В этот момент прибыли мэр и полицейский. Они выполнили нужные формальности и унесли труп. Кто-то побежал предупредить жену покойного, которая опять появилась на своем балконе.

Итак, трагедия совершилась. Невозможно было понять, как человек, запершийся в кабинке, мог быть убит почти на глазах у десятков свидетелей. Ведь дверь кабинки оказалась запертой и никто туда не входил. Кинжал, которым воспользовался убийца, не был найден. Казалось, что это какой-то фокус, а между тем дело шло об ужаснейшем преступлении.

Волнение Гортензии было неописуемо. Впервые за время ее знакомства с Рениным ей пришлось так близко видеть совершенное преступление. Она шептала:

— Какой ужас!.. Несчастный! Ренин, этого вы были бессильны спасти!.. Самое ужасное заключается в том, что мы могли его спасти, так как знали о заговоре.
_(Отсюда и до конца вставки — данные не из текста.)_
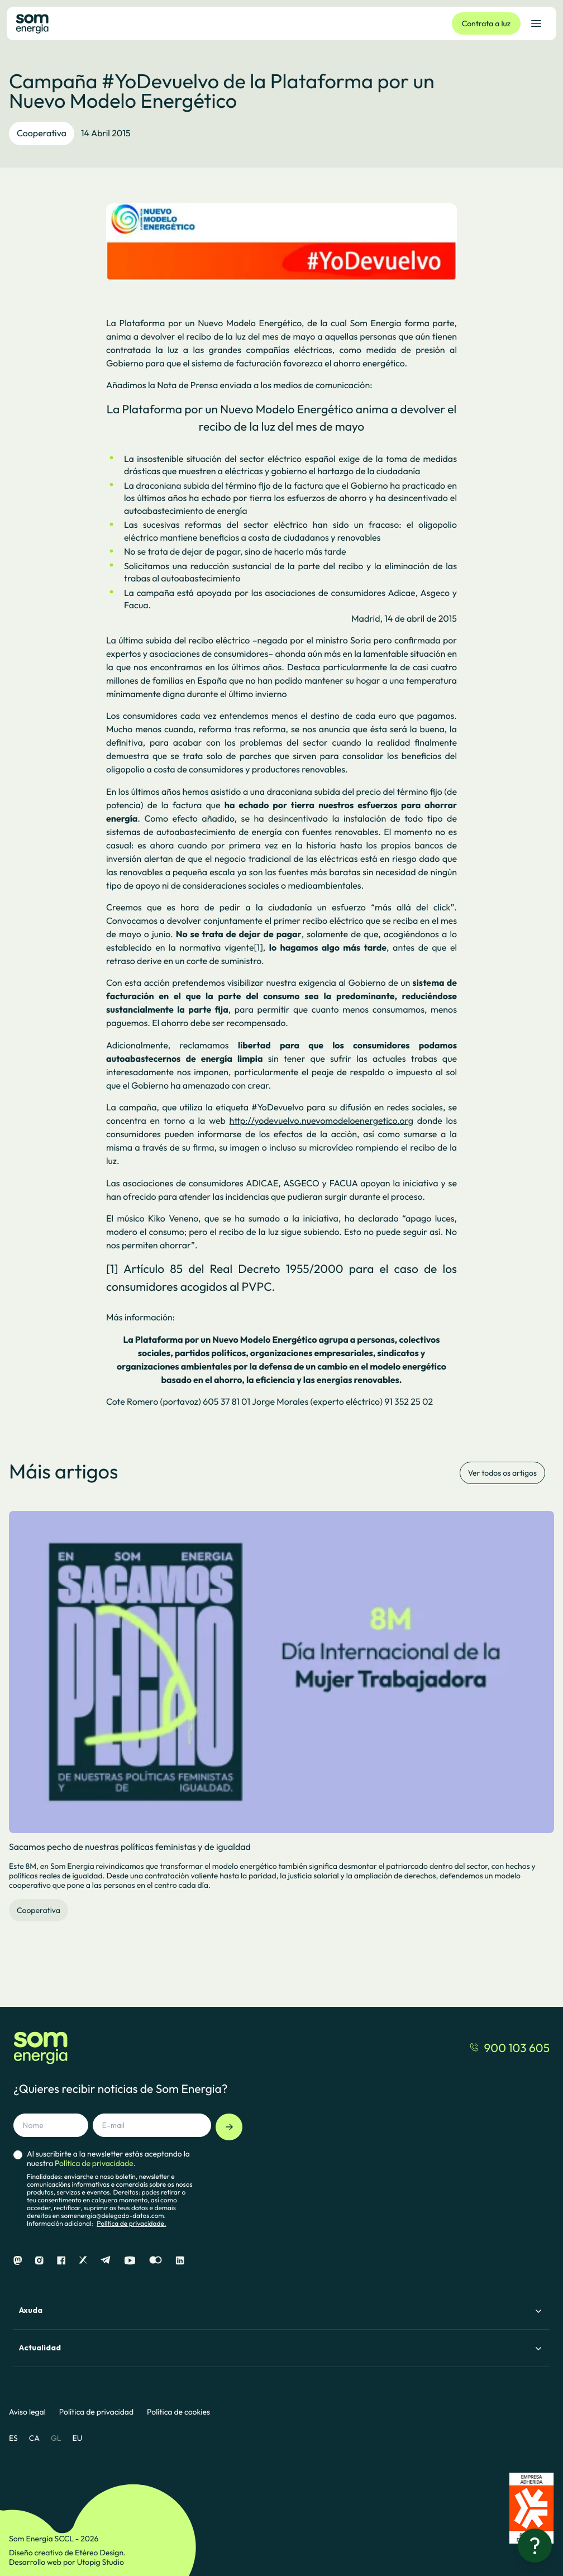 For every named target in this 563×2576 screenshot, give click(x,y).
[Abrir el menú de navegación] (536, 23)
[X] (83, 2260)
Ренин дал ей понюхать нашатырного спирта и, когда она успокоилась, сказал ей, одновременно наблюдая за молодой женщиной:

— Вы, следовательно, полагаете, что есть связь между этим убийством и тем заговором, о котором мы узнали?

— Ну, конечно, — ответила она с удивлением.

— Значит, имея в виду, что заговор задуман мужем против жены своей или женой против мужа, вы думаете, что госпожа д'Имбреваль?..

— О нет, это невозможно, — возразила она, — во-первых, госпожа д'Имбреваль не покидала своего помещения… во-вторых, я никогда не поверю, чтобы эта прелестная женщина была способна на это… нет, нет, здесь нечто другое.

— Что же именно?

— Я не знаю… Возможно, что разговор между братом и сестрой по телефону был плохо понят… Ведь преступление совершено в других условиях, в другое время… в другом месте.